I've created a package that contains a stored procedure that I plan to invoke from a separate application. The stored procedure will return a sorted list of all the views and tables in the schema. To do that, it performs a simple select on the DBA_TABLES and DBA_VIEWS synonyms, as shown below:
CREATE OR REPLACE
PACKAGE BODY TITAN_ENTITY AS
PROCEDURE GETSCHEMAOBJECTS (RESULTS IN OUT T_CURSOR)
IS
V_CURSOR T_CURSOR;
BEGIN
OPEN V_CURSOR FOR
SELECT 'T' OBJECTTYPE, TABLE_NAME OBJECTNAME
FROM DBA_TABLES
WHERE OWNER = 'SONAR5'
UNION ALL
SELECT 'V' OBJECTTYPE, VIEW_NAME OBJECTNAME
FROM DBA_VIEWS
WHERE OWNER = 'SONAR5'
ORDER BY OBJECTNAME;
RESULTS := V_CURSOR;
END GETSCHEMAOBJECTS;
END TITAN_ENTITY;
I have verified that the synonyms in question exist, and are public:
CREATE PUBLIC SYNONYM "DBA_TABLES" FOR "SYS"."DBA_TABLES"
CREATE PUBLIC SYNONYM "DBA_VIEWS" FOR "SYS"."DBA_VIEWS"
My understanding is that, because they are public, I don't need any further permissions to get to them. If that understanding is incorrect, I wish someone would disabuse me of the notion and point me to more accurate data.
Now here's my problem: I can open a worksheet in Oracle SQL Developer and select from these tables just fine. I get meaningful data just fine (567 rows, as a matter of fact). But when I try to execute the stored procedure, Oracle complains with a compilation error, as shown below:
Error(9,8): PL/SQL: SQL Statement ignored
Error(10,16): PL/SQL: ORA-00942: table or view does not exist
When I double-click on that second error message, SQL Developer takes me to the first FROM clause ("FROM DBA_TABLES").
So I'm fairly stumped. I know SQL Server pretty well, and I'm new to Oracle, so please bear with me. If you could provide some clues, or point me in the right direction, I'd really appreciate it.
Thanks in advance!

Use ALL_TABLES and ALL_VIEWS instead of DBA_TABLES and DBA_VIEWS. ALL_% views should be accessible to all users.
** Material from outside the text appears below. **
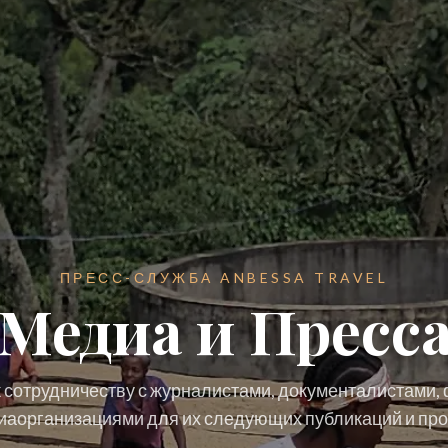
ПРЕСС-СЛУЖБА ANBESSA TRAVEL
Медиа и Пресс
 сотрудничеству с журналистами, документалистами
иаорганизациями для их следующих публикаций и про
If you select from a table or a view in a stored PL/SQL-procedure or a stored PL/SQL-function you need a direct grant. A grant via a database role isn't enough.
You probably need a direct grant on view dba_tables. (public) synonyms are just (public) synonyms. You need directly granted select rights.
See here: http://asktom.oracle.com/pls/asktom/f?p=100:11:0::::P11_QUESTION_ID:48704116042682#48798240264807

Edit: Sorry, I glossed over the part where you seem to say that you can select from DBA_TABLES directly. Most likely the issue is that your privileges are granted through a role as someone else answered. But it's still worth explaining that your understanding of PUBLIC synonyms is incomplete, and that using ALL_TABLES would be better if it accomplishes what you need.
The synonym being PUBLIC only means that all users can reference the synonym; it does not grant them any access to the object that the synonym refers to.
What you would do to most directly solve this error is grant SELECT privilege on the SYS views to the user(s) that will run this procedure. However, I think that is a very bad idea.
As suggested by Raimonds, consider whether you can get what you need from USER_TABLES or ALL_TABLES instead. What user is calling this procedure, and what access does that user have to SONAR5's tables?
Generally, if your application is interested in a table, presumably it has some privileges on it, in which case is should be listed in ALL_TABLES.